(Dataset entries)
===============

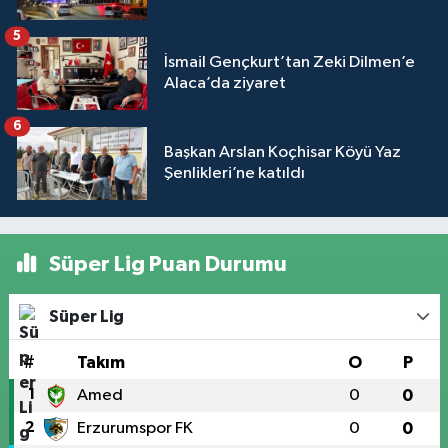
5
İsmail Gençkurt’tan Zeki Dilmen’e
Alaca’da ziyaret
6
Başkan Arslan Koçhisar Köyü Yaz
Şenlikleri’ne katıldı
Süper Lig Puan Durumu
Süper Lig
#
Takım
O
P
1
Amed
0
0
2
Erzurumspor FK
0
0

===============

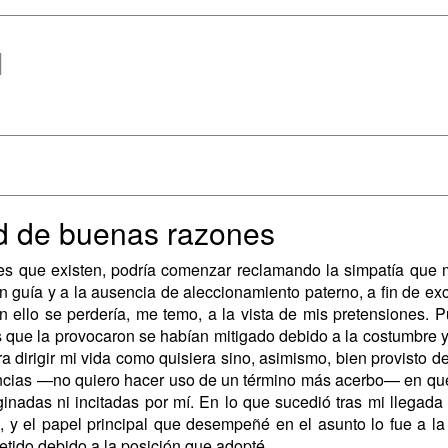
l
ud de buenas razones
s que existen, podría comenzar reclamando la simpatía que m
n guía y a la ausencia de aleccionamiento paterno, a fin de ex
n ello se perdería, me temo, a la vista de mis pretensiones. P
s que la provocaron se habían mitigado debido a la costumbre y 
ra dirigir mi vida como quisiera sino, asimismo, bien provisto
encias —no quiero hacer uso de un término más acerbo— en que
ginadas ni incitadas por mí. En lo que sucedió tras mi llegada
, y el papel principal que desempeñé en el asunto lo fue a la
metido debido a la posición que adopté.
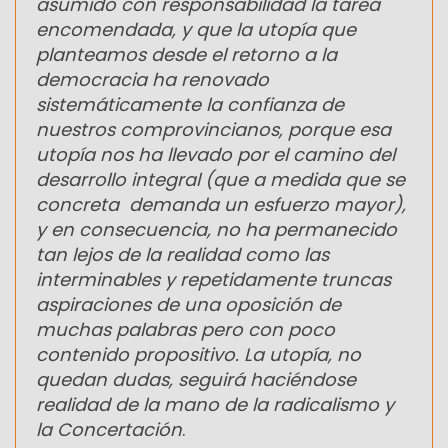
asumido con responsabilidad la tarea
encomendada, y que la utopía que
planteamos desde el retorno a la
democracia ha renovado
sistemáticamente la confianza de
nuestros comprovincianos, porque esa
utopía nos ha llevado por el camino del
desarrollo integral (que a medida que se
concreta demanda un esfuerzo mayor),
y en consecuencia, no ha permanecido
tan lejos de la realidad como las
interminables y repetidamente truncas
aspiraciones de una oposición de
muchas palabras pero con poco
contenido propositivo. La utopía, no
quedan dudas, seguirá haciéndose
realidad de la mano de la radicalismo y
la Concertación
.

===============

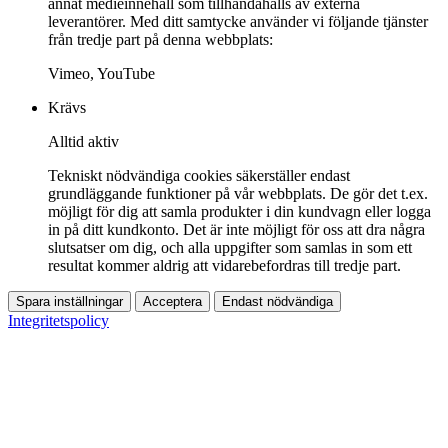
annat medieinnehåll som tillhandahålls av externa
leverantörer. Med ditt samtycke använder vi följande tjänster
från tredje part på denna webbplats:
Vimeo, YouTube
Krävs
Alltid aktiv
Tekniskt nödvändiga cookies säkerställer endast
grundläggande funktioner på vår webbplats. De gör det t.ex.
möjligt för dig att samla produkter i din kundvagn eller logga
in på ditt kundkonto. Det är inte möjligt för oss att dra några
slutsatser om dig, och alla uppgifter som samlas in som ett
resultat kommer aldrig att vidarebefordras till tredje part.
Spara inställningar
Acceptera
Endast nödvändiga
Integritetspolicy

===============

Required work: Provide the number of lines in the preceding entries that include the string "debido", with no other words.

Task result: 2